この思想を念頭に入れて、この部分を読むと、「切り株から萌え出る新芽」とは、神の裁きを乗り越えて、新しい時代を迎える希望がイメージされている。害虫に蝕まれた大木を神は切り倒されるが、その「切り株」から新しい芽が出てくる。この新芽に神の霊が注がれ、新しい時代を切り拓く。それは、今までのようにユダヤ人という民族の枠に縛られない、全ての諸民族を一つにし、もはや戦争も略奪もない、正義と公正に満ち、平和な社会が実現する。イザヤは実現すべき平和を次のように描く。「狼は羊と共に宿り、豹は子山羊と共に伏す。子牛は若獅子と共に育ち、小さい子供がそれらを導く。牛も熊も共に草をはみ、その子らは共に伏し、獅子も牛も等しく干し草を食らう。乳飲み子は毒蛇の穴に戯れ、幼子は蝮の巣に手を入れる。わたしの聖なる山においては何ものも害を加えず、滅ぼすこともない」(イザヤ11:6-9)。これが預言者イザヤの希望の預言であった。

3. エッサイの根
今日の預言者イザヤの言葉をパウロもロマ書で引用している。本日の使徒書でもある。パウロの時代では、神の民イスラエルは南も北もない。完全に滅ぼされ、消滅している。それはイザヤの時代とは根本的に異なっている。もう切株さえ残っていない。根が残っているのかどうかさえ確かではない。「エッサイの根から芽が現れ、異邦人を治めるために立ち上がる。異邦人は彼に望みをかける」(ロマ15:12)。この文章とイザヤの言葉と比べて、パウロは何処を引用しているのか、すぐには見分けられないであろう。種明かしをすると、パウロは1節ではなく10節を引用しているのである。イザヤ書の方を見ると「その日が来ればエッサイの根はすべての民の旗印として立てられ、国々はそれを求めて集う。そのとどまるところは栄光に輝く」。イザヤ書の言葉での特徴的な単語「すべての民の旗印」という言葉がロマ書の方では「異邦人を治めるために立ち上がる」となっている。何となく、同じことを言っているようではある。イザヤ書の方では「すべての民」がロマ書の方では「異邦人」となっている。これは明らかにパウロの解釈である。と言うよりも、パウロ以前にヘブライ語聖書をギリシャ語に翻訳したいわゆる70人訳と呼ばれている聖書がそうなっているのである。

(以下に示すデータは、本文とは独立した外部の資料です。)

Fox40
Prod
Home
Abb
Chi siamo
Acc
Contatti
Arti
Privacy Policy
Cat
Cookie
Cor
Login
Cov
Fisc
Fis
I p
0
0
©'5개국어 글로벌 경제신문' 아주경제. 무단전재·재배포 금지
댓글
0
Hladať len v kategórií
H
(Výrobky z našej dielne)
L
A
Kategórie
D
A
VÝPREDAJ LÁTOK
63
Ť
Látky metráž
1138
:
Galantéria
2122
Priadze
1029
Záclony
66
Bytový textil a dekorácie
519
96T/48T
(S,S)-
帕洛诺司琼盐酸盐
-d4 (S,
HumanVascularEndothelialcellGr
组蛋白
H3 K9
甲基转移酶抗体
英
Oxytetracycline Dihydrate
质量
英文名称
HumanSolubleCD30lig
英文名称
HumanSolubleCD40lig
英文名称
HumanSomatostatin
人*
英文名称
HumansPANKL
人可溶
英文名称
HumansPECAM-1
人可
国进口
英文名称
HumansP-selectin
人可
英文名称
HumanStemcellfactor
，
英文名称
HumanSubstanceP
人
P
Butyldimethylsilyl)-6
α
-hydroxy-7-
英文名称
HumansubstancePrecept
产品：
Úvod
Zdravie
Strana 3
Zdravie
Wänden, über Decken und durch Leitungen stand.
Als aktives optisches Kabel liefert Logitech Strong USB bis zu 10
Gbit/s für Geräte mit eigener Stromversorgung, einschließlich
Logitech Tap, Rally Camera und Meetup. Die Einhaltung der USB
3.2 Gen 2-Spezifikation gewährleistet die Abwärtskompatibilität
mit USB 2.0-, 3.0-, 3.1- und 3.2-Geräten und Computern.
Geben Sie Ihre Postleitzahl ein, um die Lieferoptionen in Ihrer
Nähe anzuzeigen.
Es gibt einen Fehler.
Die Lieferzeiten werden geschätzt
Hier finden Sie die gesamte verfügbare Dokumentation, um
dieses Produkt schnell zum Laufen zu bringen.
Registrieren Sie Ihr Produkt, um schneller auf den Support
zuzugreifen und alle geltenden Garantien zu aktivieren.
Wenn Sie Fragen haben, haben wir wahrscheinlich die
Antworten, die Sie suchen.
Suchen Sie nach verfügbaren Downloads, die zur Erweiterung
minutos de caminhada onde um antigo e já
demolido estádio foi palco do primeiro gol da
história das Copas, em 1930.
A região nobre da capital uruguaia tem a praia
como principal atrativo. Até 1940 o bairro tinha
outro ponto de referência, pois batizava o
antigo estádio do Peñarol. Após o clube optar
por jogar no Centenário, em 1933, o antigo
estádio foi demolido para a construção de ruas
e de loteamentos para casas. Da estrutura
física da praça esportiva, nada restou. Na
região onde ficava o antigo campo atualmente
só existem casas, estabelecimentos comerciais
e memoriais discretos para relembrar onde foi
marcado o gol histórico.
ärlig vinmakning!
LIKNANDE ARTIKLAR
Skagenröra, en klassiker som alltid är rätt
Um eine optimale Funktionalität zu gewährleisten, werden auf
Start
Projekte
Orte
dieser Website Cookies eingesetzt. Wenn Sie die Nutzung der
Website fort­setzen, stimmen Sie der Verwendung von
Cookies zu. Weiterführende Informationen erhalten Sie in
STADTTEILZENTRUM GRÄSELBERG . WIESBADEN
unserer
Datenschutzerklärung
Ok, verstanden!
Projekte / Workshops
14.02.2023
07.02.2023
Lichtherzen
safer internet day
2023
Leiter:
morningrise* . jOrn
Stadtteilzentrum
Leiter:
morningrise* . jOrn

つまり、ヘブライ語の聖書ではダビデの末裔にメシアが現れ、イスラエルの民がメシアによって復興し、他民族を支配するという預言である。それを70人訳では、「エッサイの根がある。そしてそこから生じる者が諸民族を支配する。諸民族は彼に望みをいだき、彼の居るところに栄光がある」と訳したのである。パウロはほぼそれを忠実に引用している。要するに、イスラエルの民から出て来た者が全世界の希望となる。「どうか、望みの神が、信仰から来るあらゆる喜びと平安とを、あなた方に満たし、聖霊の力によって、あなた方を、望みにあふれさせてくださるように」(13節)という句が、実質的にローマの信徒への手紙の結びの言葉で、14節以下は、追記となる。つまりイザヤ書のこの言葉がパウロが述べている「希望」の聖書テキストである。
さて、初代教会の信徒たちはイエス・キリストの出来事を「この預言」の実現であると見た。イエスの周りに集う、この小さい群れが、古株から生え出た新芽であると信じた。「今はまだ小さい群れ」ではあるが、やがてこの新芽は大きく成長し、新しい時代を切り開き、世界へ平和を実現すると信じた。イエスは語る。「平和を実現する人々は幸いである。その人たちは神の子と呼ばれる。